Je m'empare de mon crayon d'un air important, tandis que lui brandit
une pierre sombre aussi précautionneusement que s'il s'agissait d'un
baton de dynamite.
Je cite :
« Ceci... est la clef ce notre réussite. Ce n'est pas n'importe quelle
pierre, c'est un échantillon que j'ai ramassé sur Westphalis, et dont
l'île se compose toute entière, ce qui explique sa chute vers les
profondeurs abyssales des Terres sombres... Vous notez toujours, Sumire
? (Sumire-chan !) Et donc, nous avons observé avec Ludolf que cette
pierre d'apparence inactive peut être activé par un faisceau
d'électrons concentré sous forme d'une radiation énergétique très
puissante, ce qui la rend sensible à l'attraction terrestre et par
conséquent la fait irrémédiablement sombrer, et tout ce qu'elle touche
avec elle... Donc, si nous parvenons à équiper les modules construits
par le père de David (el mecano papa) avec les canons à particules
modifiés construits par Dewon (Benj... quelque chose), nous
encerclerons le bateau de Victoria (une chose affreuse) et nous
activerons le chargement de pierres sombres qu'elle transporte,
provoquant sa chute vers les profondeurs du monde... Ca, vous n'êtes
pas obligée de le noter, hein ! (trop tard !). Une petite unité d'élite
composée de trois modules sera chargée de récupérer Edèle et de la
mettre en lieu sûr. Le Capitaine (Aragorn) et moi-même (Euh ?...) avons
désigné Sawin (oh, Doc' !), Abby (Kana ? Keni ?) et Ryan (mon Ryan !!)

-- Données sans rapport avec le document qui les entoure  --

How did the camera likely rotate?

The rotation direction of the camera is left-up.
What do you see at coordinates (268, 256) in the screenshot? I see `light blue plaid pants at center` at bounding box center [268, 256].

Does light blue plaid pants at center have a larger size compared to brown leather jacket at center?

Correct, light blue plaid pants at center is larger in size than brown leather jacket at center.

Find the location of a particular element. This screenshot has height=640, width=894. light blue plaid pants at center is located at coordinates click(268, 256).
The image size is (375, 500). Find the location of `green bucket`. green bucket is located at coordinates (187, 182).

pour cette mission. Vincenzo (l'ourson) et toi resterez sur l'Arcadia
pour informer les différents escadrons de leur progression (C'est pas
juste !). Pendant ce temps, les autres membres de l'équipage
encercleront le bateau ennemi et feront feu simultanément. Lorsque nous
aurons remporté cette bataille, il nous faudra nous rendre auprès du
roi de Rhottgar pour plaider la cause des habitants de Westphalis, et
les arracher à leur triste sort. Je suis sûr qu'en inversant la
polarité des canons à particules, combinés aux photons émis par le
soleil centralisés dans un grand réacteur, nous pourrions inverser
l'attraction exercée par les Terres Sombres, mais pour cela il nous
faudrait une puissance de frappe équivalente à vingt fois et demi
l'Arcadia, sans compter la réfringence qui pourrait nous poser des
problèmes de parallaxe, surtout si nous dépassons le 23ème parallèle
atmosphérique, ce qui aurait pour cause de... »

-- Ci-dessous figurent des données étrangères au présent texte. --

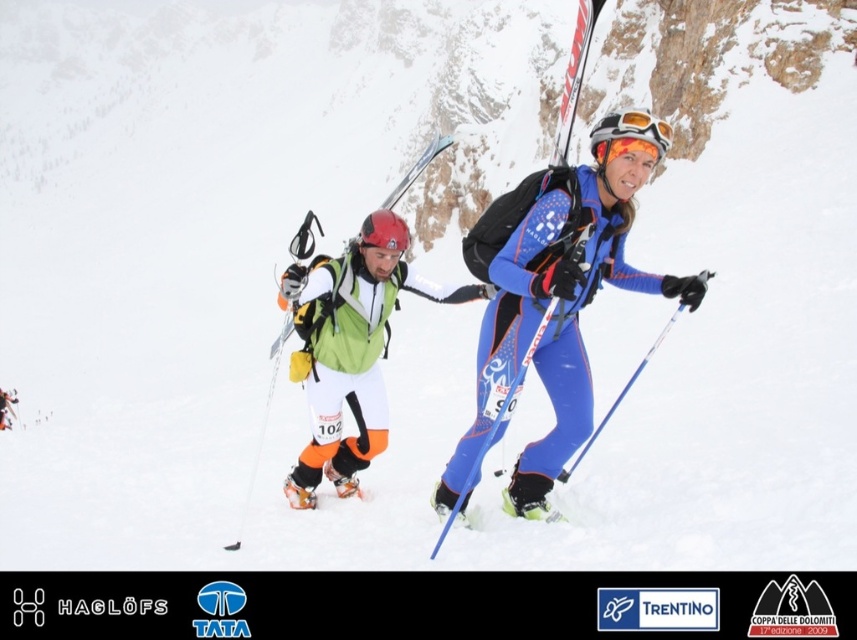 Question: Is blue/orange ski suit at center below matte green ski at center-left?

Choices:
 (A) no
 (B) yes

Answer: (B)

Question: Does green fabric jacket at center appear on the right side of orange reflective goggles at center?

Choices:
 (A) yes
 (B) no

Answer: (B)

Question: Is green fabric jacket at center to the right of matte green ski at center-left from the viewer's perspective?

Choices:
 (A) no
 (B) yes

Answer: (B)

Question: Which object is farther from the camera taking this photo?

Choices:
 (A) matte green ski at center-left
 (B) blue/orange ski suit at center
 (C) orange reflective goggles at center
 (D) green fabric jacket at center

Answer: (D)

Question: Estimate the real-world distances between objects in this image. Which object is closer to the green fabric jacket at center?

Choices:
 (A) blue/orange ski suit at center
 (B) matte green ski at center-left
 (C) orange reflective goggles at center

Answer: (B)

Question: Which point is farther to the camera?

Choices:
 (A) (469, 289)
 (B) (454, 496)
 (C) (309, 289)

Answer: (A) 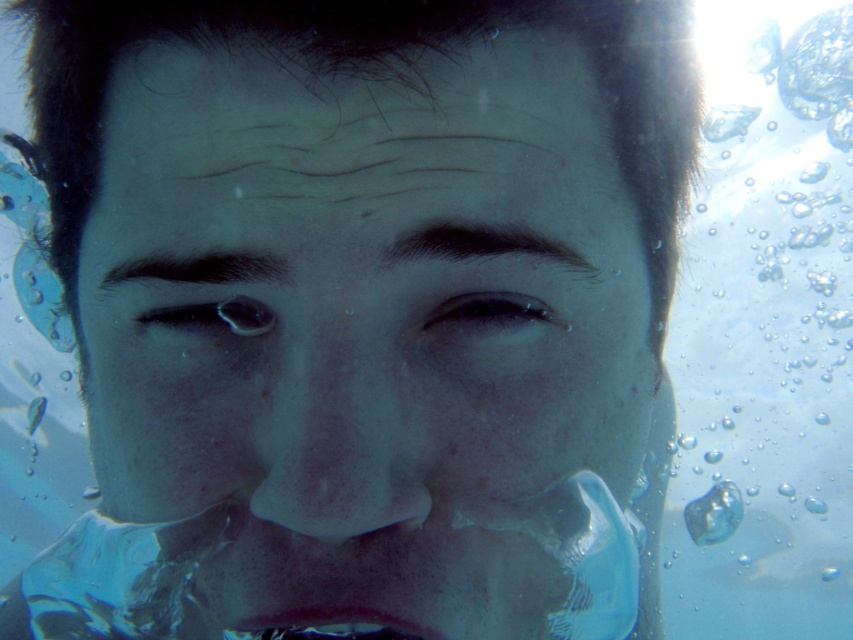 You are a photographer adjusting the focus on your camera. You want to ensure both the matte skin face at center and the smooth skin nose at center are in sharp focus. Given that your camera can only focus on objects within a 1.5 inch range, will both areas be in focus?

The matte skin face at center is 1.75 inches from the smooth skin nose at center. Since the distance between them exceeds the camera focus range of 1.5 inches, both areas cannot be in focus simultaneously.

Looking at this image, you are a photographer trying to capture the exact position of the subject in the image. Based on the scene, where is the matte skin face at center relative to the translucent blue lips at lower center?

The matte skin face at center is to the right of the translucent blue lips at lower center.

J'ai perdu le fil en arrivant au bas de la page. C'est bête, je sens
qu'il allait finir par nous expliquer pourquoi Neo veut détruire la
Matrice...
16h20 : Parés pour le lancement.
Personne n'a voulu enfiler l'uniforme de Vincenzo, et celui-ci en est
fortement affecté. Gandalf essaye de lu faire comprendre que les
coutures n'auraient probablement pas supporté une telle pression
atmosphérique, mais lorsqu'il parle dans son jargon, il ne sert qu'à
faire plus de vent. Du coup, Winnie a décidé de confectionner une
tapisserie à la gloire de notre victoire.
Je cherche Ryan des yeux pour lui donner un baiser d'adieux aux vertus
antiseptiques anti-Victoria, mais les membres de l'équipage ont déjà
mis leurs casques, et il m'est impossible de les différencier.
Depuis quelques minutes déjà, notre Capitaine l'Albatros a entamé une
litanie sur le courage et l'honneur, en tournant volontairement le dos
à la magnifique rampe de lancement qui a remplacé la proue du bateau
(je pense que c'est la modernité du concept qui le dérange, ça ne colle
pas avec l'image des pirates et tout ça, Barbe-rousse doit s'en
retourner sous sa tombe, et blablabla... je cite).
Soudain, une Longue-vue émerge de l'un des casques et la voie puissante de Boumie s'élève :
« Bateau en vue ! Cible 'epé'ée ! »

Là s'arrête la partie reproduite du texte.